Ezoterizm sözcüğü köken olarak Yunanca “Esoterikos” sıfatından türetilmiştir. Ezo, Yunancada “iç-içrek” anlamı taşımaktadır. Ezoterizm, içeride olan, saklanmış olan, gizli olanın bilimi anlamına gelmektedir. Ezoterizm, bir öğreti sistemidir. Panteist dünya görüşünün tek kelime ile anlatımıdır. Esoterikos kelimesi Yunancaya Luviceden geçmiştir. Ezoterizm kelimesi aslen Anadoluludur. Kelime ilk kez MÖ. 8 binli yıllarda Anadolu’da yaşayan Luviler tarafından kullanılmıştır. Anadolu’nun en eski yerleşimcileri, kendilerine “Luvi” adını veren topluluktur. “Lu-Vi” kelimesi, bu halkın dilinde, “Işığın İnsanları” anlamına gelmektedir. Luvicede “Ezo”, “Öz” anlamına gelmektedir ve Türkçeye fonetik olarak çok az değişiklikle taşınmıştır. “Ter” kelimesi ise Luvicede “Baş, Akıl” anlamları taşımaktadır. Ezoterizm birlikte, “Aklın önderliğindeki Tanrısal Özün ve Sezginin bilimi- Varlık Birliği” olarak ifade edilebilir.
Ezoterizm, Tanrı, Evren, İnsan ayniyeti üzerine kurulu, her şeyin Tanrıdan sudur ettiği (fışkırdığı) ve onun bir parçası olduğu düşüncesine dayalı bir inanç sistemidir.
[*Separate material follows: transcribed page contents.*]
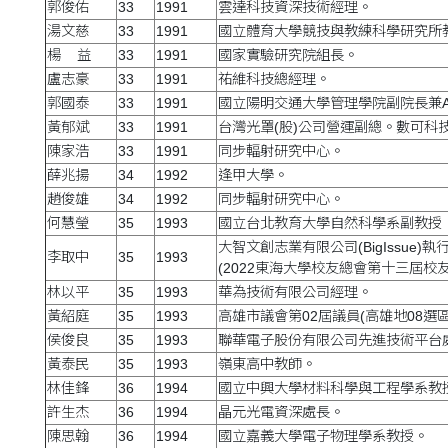
郭俊佑
33
1991
雲達科技資深技術經理。
湯文慈
33
1991
國立體育大學競技與教練科學研究所
楊 益
33
1991
國家實驗研究院組長。
盧志豪
33
1991
祐維科技總經理。
郭國泰
33
1991
國立陽明交通大學管理學院副院長兼A
黃郁斌
33
1991
台灣光罩(股)公司營運副總。數可科技
陳家浩
33
1991
同步輻射研究中心。
薛兆揚
34
1992
逢甲大學。
趙俊雄
34
1992
同步輻射研究中心。
何慧瑩
35
1993
國立台北教育大學自然科學系副教授
大智文創志業有限公司(BigIssue)執
李取中
35
1993
(2022東海大學校友總會第十三屆校友
林以平
35
1993
華為技術有限公司經理。
黃紹庭
35
1993
高雄市議會第02屆議員(高雄地08選區)/(
侯俊良
35
1993
聯華電子股份有限公司先進技術平台
黃泰民
35
1993
嶺東高中教師。
林佳鋒
36
1994
國立中興大學材料科學與工程學系教
許生杰
36
1994
晶元光電資深處長。
陳思翰
36
1994
國立嘉義大學電子物理學系教授。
Amaç, farklı deneyimler yaşayan her parçanın bu deneyimlerini bir araya getirerek daha üst düzeyde bir bilince ulaşmasıdır. Ezoterizmin hedefe varma yöntemi Evrim, yani Tekamüldür. Evrim yani Tekamül Yasası, ezelden ebede sürecek bir yasadır. Başlangıcın, yani Sudurun, yani Büyük Patlamanın ilk anında evrim yasası işlemeye başlamış ve enerji maddeye dönüşerek Evreni yaratmıştır. Tanrıdan ayrılmış olan her zerreciğin nihai hedefi, ayrılmış olduğu ana kaynağa geri dönmektir. Evrendeki her türlü madde dört temel güç ile var olmakta ve yaşamını sürdürmektedir. Bunlar Ateş (Enerji), Hava (Gaz), Su (Sıvı) ve Topraktır (Katı). Bu dört temel elemanın farklı kombinasyonları ile Tanrıdan sudur eden her zerrecik farklı deneyimler yaşamakta, yaşadıkları deneyimlerin kazançları ile varoluşun bir üst basamağına atlamaktadır. Evrim, hem fiziki, hem de ruhsal anlamda zamandan bağımsız olarak mevcuttur ve bugün de sürmektedir. İnsan, hem ruhun hem de maddenin bir araya gelmesinden ortaya çıkmıştır. Ruh ve madde birdir, bütündür. Biri varlığın görünen, diğeri görünmeyen yönüdür. Fakat ikisi birdir ve tektir. En mükemmel gelişim sürecine, ikisinin bütünlüğünün dengede tutulduğu ortamda ulaşılabilir.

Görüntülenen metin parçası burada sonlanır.